Task ▸
Give the records below again, word for word. No pictures belong in the copy.

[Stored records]
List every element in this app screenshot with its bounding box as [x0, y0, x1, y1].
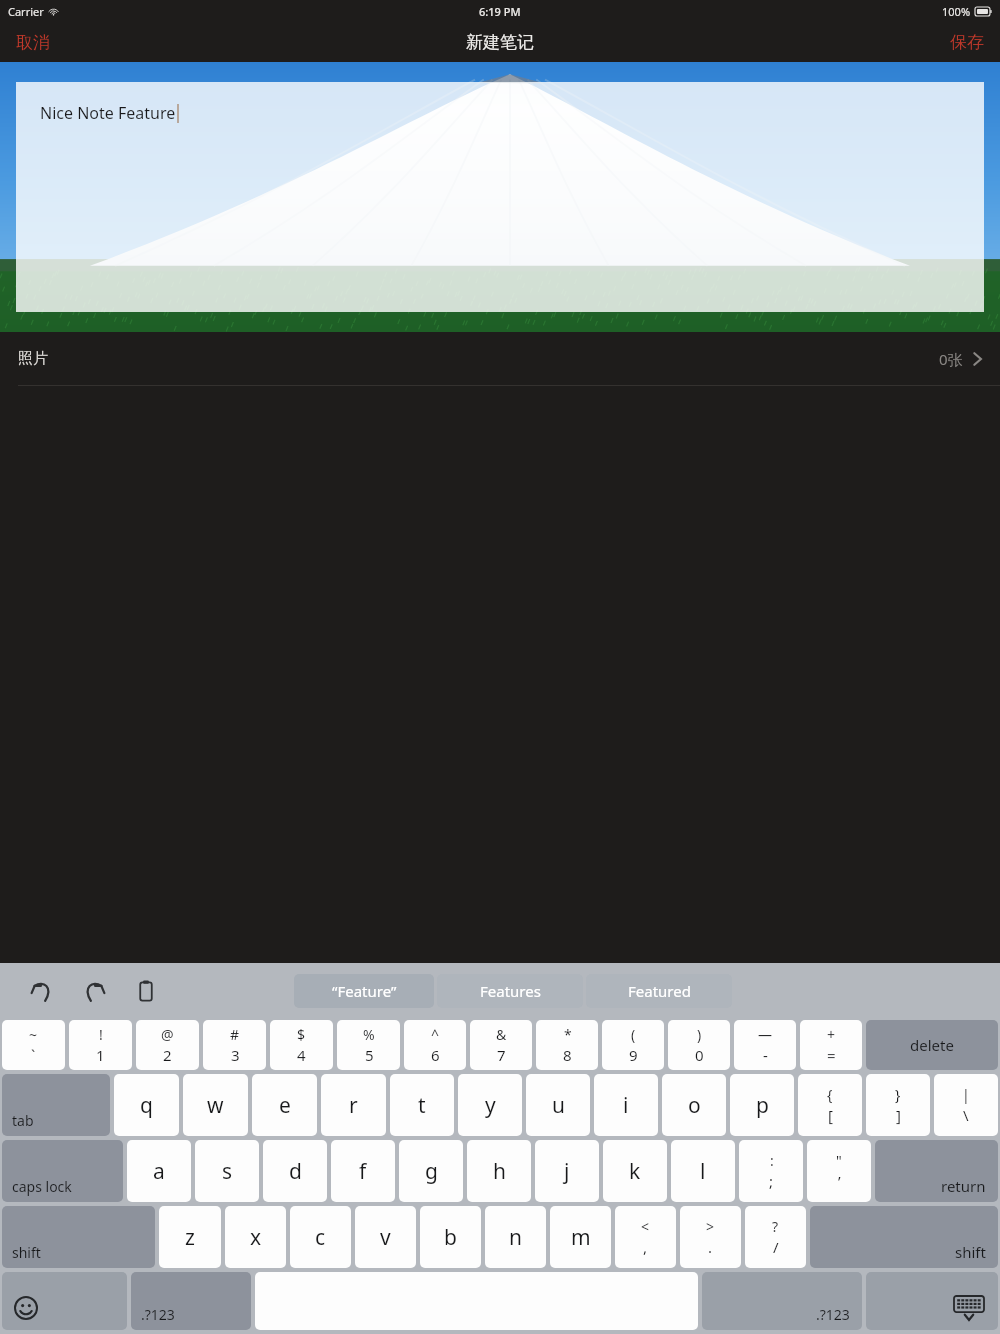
staticText: 1 [96, 1045, 105, 1065]
button[interactable]: @ [136, 1020, 199, 1070]
staticText: v [380, 1223, 391, 1252]
button[interactable]: p [730, 1074, 794, 1136]
staticText: f [359, 1157, 367, 1186]
staticText: Features [480, 981, 541, 1001]
button[interactable]: l [671, 1140, 735, 1202]
button[interactable]: ! [69, 1020, 132, 1070]
button[interactable]: .?123 [702, 1272, 862, 1330]
staticText: 0 [695, 1045, 704, 1065]
button[interactable]: ) [668, 1020, 730, 1070]
button[interactable]: w [183, 1074, 248, 1136]
staticText: 6:19 PM [479, 4, 521, 19]
button[interactable]: % [337, 1020, 400, 1070]
staticText: | [962, 1085, 970, 1104]
button[interactable]: ? [745, 1206, 806, 1268]
button[interactable]: 取消 [0, 26, 66, 59]
button[interactable]: m [550, 1206, 611, 1268]
button[interactable]: shift [2, 1206, 155, 1268]
button[interactable]: 照片 [0, 332, 1000, 385]
staticText: s [222, 1157, 233, 1186]
staticText: z [185, 1223, 195, 1252]
button[interactable]: return [875, 1140, 998, 1202]
staticText: 取消 [16, 32, 50, 53]
button[interactable]: u [526, 1074, 590, 1136]
button[interactable]: v [355, 1206, 416, 1268]
button[interactable]: d [263, 1140, 327, 1202]
button[interactable]: < [615, 1206, 676, 1268]
button[interactable]: " [807, 1140, 871, 1202]
button[interactable]: s [195, 1140, 259, 1202]
button[interactable]: ( [602, 1020, 664, 1070]
staticText: & [496, 1025, 507, 1044]
button[interactable]: { [798, 1074, 862, 1136]
button[interactable]: > [680, 1206, 741, 1268]
button[interactable]: $ [270, 1020, 333, 1070]
button[interactable]: 保存 [934, 26, 1000, 59]
staticText: 4 [297, 1045, 306, 1065]
button[interactable]: caps lock [2, 1140, 123, 1202]
button[interactable]: i [594, 1074, 658, 1136]
button[interactable]: o [662, 1074, 726, 1136]
button[interactable]: t [390, 1074, 454, 1136]
button[interactable]: Redo [74, 971, 114, 1011]
button[interactable]: r [321, 1074, 386, 1136]
staticText: p [756, 1091, 769, 1120]
staticText: ~ [29, 1025, 38, 1044]
button[interactable]: Undo [22, 971, 62, 1011]
button[interactable]: ~ [2, 1020, 65, 1070]
button[interactable]: | [934, 1074, 998, 1136]
staticText: { [827, 1085, 833, 1104]
staticText: ) [697, 1025, 702, 1044]
staticText: # [230, 1025, 240, 1044]
button[interactable]: # [203, 1020, 266, 1070]
button[interactable]: Emoji [2, 1272, 127, 1330]
button[interactable]: a [127, 1140, 191, 1202]
button[interactable]: delete [866, 1020, 998, 1070]
button[interactable]: c [290, 1206, 351, 1268]
button[interactable]: tab [2, 1074, 110, 1136]
staticText: y [485, 1091, 496, 1120]
button[interactable]: Featured [586, 974, 732, 1008]
staticText: ] [896, 1105, 901, 1125]
button[interactable]: “Feature” [294, 974, 434, 1008]
button[interactable]: } [866, 1074, 930, 1136]
staticText: shift [12, 1243, 41, 1262]
button[interactable]: n [485, 1206, 546, 1268]
button[interactable]: f [331, 1140, 395, 1202]
staticText: e [279, 1091, 291, 1120]
staticText: c [315, 1223, 326, 1252]
staticText: 2 [163, 1045, 172, 1065]
button[interactable]: — [734, 1020, 796, 1070]
staticText: > [706, 1217, 715, 1236]
staticText: 6 [431, 1045, 440, 1065]
button[interactable]: Features [437, 974, 583, 1008]
button[interactable]: + [800, 1020, 862, 1070]
button[interactable]: Hide keyboard [866, 1272, 998, 1330]
staticText: k [629, 1157, 641, 1186]
button[interactable]: : [739, 1140, 803, 1202]
button[interactable]: z [159, 1206, 221, 1268]
button[interactable]: b [420, 1206, 481, 1268]
button[interactable]: shift [810, 1206, 998, 1268]
button[interactable]: .?123 [131, 1272, 251, 1330]
staticText: . [708, 1237, 713, 1257]
button[interactable]: e [252, 1074, 317, 1136]
staticText: : [770, 1151, 774, 1170]
button[interactable]: j [535, 1140, 599, 1202]
button[interactable]: Paste [126, 971, 166, 1011]
staticText: ; [769, 1171, 774, 1191]
button[interactable]: q [114, 1074, 179, 1136]
button[interactable]: y [458, 1074, 522, 1136]
button[interactable]: ^ [404, 1020, 466, 1070]
button[interactable]: Nice Note Feature [16, 82, 984, 312]
staticText: 8 [563, 1045, 572, 1065]
button[interactable]: * [536, 1020, 598, 1070]
button[interactable]: g [399, 1140, 463, 1202]
button[interactable]: h [467, 1140, 531, 1202]
staticText: \ [963, 1105, 969, 1125]
button[interactable]: & [470, 1020, 532, 1070]
button[interactable]: k [603, 1140, 667, 1202]
staticText: ( [631, 1025, 636, 1044]
button[interactable]: x [225, 1206, 286, 1268]
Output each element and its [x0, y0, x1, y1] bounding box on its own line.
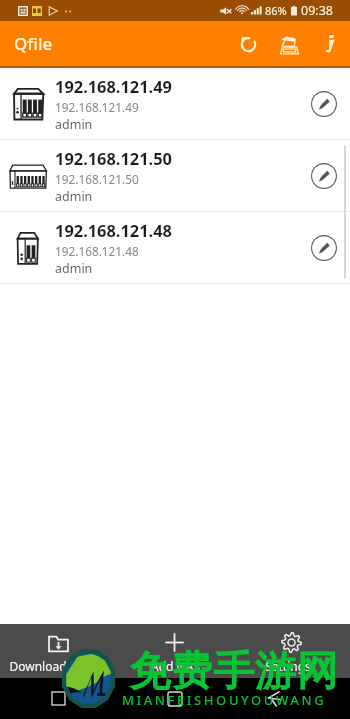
staticText: 09:38	[301, 2, 333, 19]
button[interactable]: Edit	[297, 68, 350, 139]
button[interactable]: Settings	[233, 624, 350, 678]
staticText: Settings	[265, 658, 311, 674]
staticText: 192.168.121.49	[55, 75, 172, 97]
button[interactable]: Transfer tasks	[272, 27, 306, 61]
staticText: 192.168.121.48	[55, 243, 139, 259]
staticText: Download	[9, 658, 67, 674]
button[interactable]: Edit	[297, 140, 350, 211]
staticText: 192.168.121.48	[55, 219, 172, 241]
button[interactable]: Download	[0, 624, 116, 678]
staticText: admin	[55, 116, 93, 133]
button[interactable]: 192.168.121.48	[0, 212, 350, 283]
staticText: 192.168.121.50	[55, 147, 172, 169]
button[interactable]: 192.168.121.50	[0, 140, 350, 211]
button[interactable]: Home	[116, 678, 233, 719]
button[interactable]: Edit	[297, 212, 350, 283]
button[interactable]: Add NAS	[116, 624, 233, 678]
button[interactable]: Recents	[0, 678, 116, 719]
staticText: 192.168.121.49	[55, 99, 139, 115]
button[interactable]: About	[313, 27, 347, 61]
staticText: admin	[55, 188, 93, 205]
button[interactable]: Back	[233, 678, 350, 719]
staticText: 免费手游网	[129, 646, 338, 698]
button[interactable]: 192.168.121.49	[0, 68, 350, 139]
staticText: admin	[55, 260, 93, 277]
staticText: Add NAS	[151, 658, 200, 674]
button[interactable]: Refresh	[231, 27, 265, 61]
staticText: MIANFEISHOUYOUWANG	[122, 691, 327, 709]
staticText: 192.168.121.50	[55, 171, 139, 187]
staticText: 86%	[265, 3, 287, 18]
staticText: Qfile	[14, 32, 53, 55]
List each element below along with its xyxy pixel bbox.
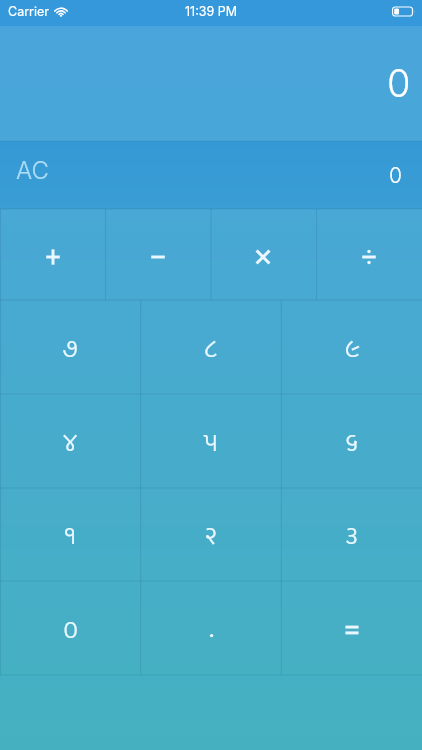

Written response ▸
List every element in this app screenshot with its bounding box as [x0, y0, x1, y1].
staticText: 1 [96, 1045, 105, 1065]
button[interactable]: @ [136, 1020, 199, 1070]
staticText: v [380, 1223, 391, 1252]
button[interactable]: p [730, 1074, 794, 1136]
staticText: f [359, 1157, 367, 1186]
staticText: Features [480, 981, 541, 1001]
button[interactable]: l [671, 1140, 735, 1202]
button[interactable]: ! [69, 1020, 132, 1070]
button[interactable]: .?123 [702, 1272, 862, 1330]
staticText: 0 [695, 1045, 704, 1065]
button[interactable]: ) [668, 1020, 730, 1070]
button[interactable]: w [183, 1074, 248, 1136]
staticText: 6:19 PM [479, 4, 521, 19]
button[interactable]: % [337, 1020, 400, 1070]
staticText: | [962, 1085, 970, 1104]
button[interactable]: ? [745, 1206, 806, 1268]
button[interactable]: 取消 [0, 26, 66, 59]
button[interactable]: m [550, 1206, 611, 1268]
button[interactable]: shift [2, 1206, 155, 1268]
button[interactable]: 照片 [0, 332, 1000, 385]
staticText: s [222, 1157, 233, 1186]
staticText: z [185, 1223, 195, 1252]
button[interactable]: return [875, 1140, 998, 1202]
staticText: 取消 [16, 32, 50, 53]
button[interactable]: u [526, 1074, 590, 1136]
button[interactable]: v [355, 1206, 416, 1268]
button[interactable]: d [263, 1140, 327, 1202]
button[interactable]: < [615, 1206, 676, 1268]
button[interactable]: " [807, 1140, 871, 1202]
button[interactable]: s [195, 1140, 259, 1202]
button[interactable]: ( [602, 1020, 664, 1070]
staticText: & [496, 1025, 507, 1044]
button[interactable]: { [798, 1074, 862, 1136]
button[interactable]: > [680, 1206, 741, 1268]
button[interactable]: $ [270, 1020, 333, 1070]
button[interactable]: 保存 [934, 26, 1000, 59]
staticText: 4 [297, 1045, 306, 1065]
button[interactable]: caps lock [2, 1140, 123, 1202]
button[interactable]: i [594, 1074, 658, 1136]
button[interactable]: o [662, 1074, 726, 1136]
button[interactable]: t [390, 1074, 454, 1136]
button[interactable]: Redo [74, 971, 114, 1011]
button[interactable]: r [321, 1074, 386, 1136]
staticText: p [756, 1091, 769, 1120]
staticText: ~ [29, 1025, 38, 1044]
button[interactable]: Undo [22, 971, 62, 1011]
button[interactable]: ~ [2, 1020, 65, 1070]
button[interactable]: | [934, 1074, 998, 1136]
staticText: { [827, 1085, 833, 1104]
staticText: ) [697, 1025, 702, 1044]
staticText: # [230, 1025, 240, 1044]
button[interactable]: # [203, 1020, 266, 1070]
button[interactable]: Emoji [2, 1272, 127, 1330]
button[interactable]: a [127, 1140, 191, 1202]
button[interactable]: delete [866, 1020, 998, 1070]
button[interactable]: c [290, 1206, 351, 1268]
button[interactable]: tab [2, 1074, 110, 1136]
staticText: y [485, 1091, 496, 1120]
button[interactable]: Featured [586, 974, 732, 1008]
staticText: ] [896, 1105, 901, 1125]
button[interactable]: “Feature” [294, 974, 434, 1008]
button[interactable]: } [866, 1074, 930, 1136]
staticText: shift [12, 1243, 41, 1262]
button[interactable]: n [485, 1206, 546, 1268]
button[interactable]: f [331, 1140, 395, 1202]
staticText: e [279, 1091, 291, 1120]
staticText: c [315, 1223, 326, 1252]
staticText: 2 [163, 1045, 172, 1065]
button[interactable]: — [734, 1020, 796, 1070]
staticText: > [706, 1217, 715, 1236]
staticText: 6 [431, 1045, 440, 1065]
button[interactable]: Features [437, 974, 583, 1008]
button[interactable]: + [800, 1020, 862, 1070]
button[interactable]: Hide keyboard [866, 1272, 998, 1330]
staticText: k [629, 1157, 641, 1186]
button[interactable]: : [739, 1140, 803, 1202]
button[interactable]: z [159, 1206, 221, 1268]
button[interactable]: b [420, 1206, 481, 1268]
button[interactable]: shift [810, 1206, 998, 1268]
button[interactable]: .?123 [131, 1272, 251, 1330]
staticText: . [708, 1237, 713, 1257]
button[interactable]: e [252, 1074, 317, 1136]
staticText: : [770, 1151, 774, 1170]
button[interactable]: j [535, 1140, 599, 1202]
button[interactable]: Paste [126, 971, 166, 1011]
staticText: ; [769, 1171, 774, 1191]
button[interactable]: q [114, 1074, 179, 1136]
button[interactable]: y [458, 1074, 522, 1136]
button[interactable]: ^ [404, 1020, 466, 1070]
button[interactable]: Nice Note Feature [16, 82, 984, 312]
staticText: 8 [563, 1045, 572, 1065]
button[interactable]: * [536, 1020, 598, 1070]
button[interactable]: g [399, 1140, 463, 1202]
button[interactable]: h [467, 1140, 531, 1202]
staticText: \ [963, 1105, 969, 1125]
button[interactable]: & [470, 1020, 532, 1070]
button[interactable]: k [603, 1140, 667, 1202]
staticText: ( [631, 1025, 636, 1044]
button[interactable]: x [225, 1206, 286, 1268]
Output each element and its [x0, y0, x1, y1] bounding box on its own line.
staticText: 09:38	[301, 2, 333, 19]
button[interactable]: Edit	[297, 68, 350, 139]
button[interactable]: Settings	[233, 624, 350, 678]
staticText: Settings	[265, 658, 311, 674]
staticText: 192.168.121.49	[55, 75, 172, 97]
button[interactable]: Transfer tasks	[272, 27, 306, 61]
staticText: 192.168.121.48	[55, 243, 139, 259]
staticText: Download	[9, 658, 67, 674]
button[interactable]: Edit	[297, 140, 350, 211]
staticText: 192.168.121.48	[55, 219, 172, 241]
button[interactable]: Download	[0, 624, 116, 678]
staticText: admin	[55, 116, 93, 133]
button[interactable]: 192.168.121.48	[0, 212, 350, 283]
staticText: 192.168.121.50	[55, 147, 172, 169]
button[interactable]: 192.168.121.50	[0, 140, 350, 211]
button[interactable]: Home	[116, 678, 233, 719]
button[interactable]: Edit	[297, 212, 350, 283]
button[interactable]: Add NAS	[116, 624, 233, 678]
button[interactable]: Recents	[0, 678, 116, 719]
staticText: 192.168.121.49	[55, 99, 139, 115]
button[interactable]: About	[313, 27, 347, 61]
staticText: admin	[55, 188, 93, 205]
button[interactable]: Back	[233, 678, 350, 719]
staticText: 免费手游网	[129, 646, 338, 698]
button[interactable]: 192.168.121.49	[0, 68, 350, 139]
staticText: admin	[55, 260, 93, 277]
staticText: Add NAS	[151, 658, 200, 674]
button[interactable]: Refresh	[231, 27, 265, 61]
staticText: MIANFEISHOUYOUWANG	[122, 691, 327, 709]
staticText: 192.168.121.50	[55, 171, 139, 187]
staticText: 86%	[265, 3, 287, 18]
staticText: Qfile	[14, 32, 53, 55]
List each element below along with its xyxy pixel bbox.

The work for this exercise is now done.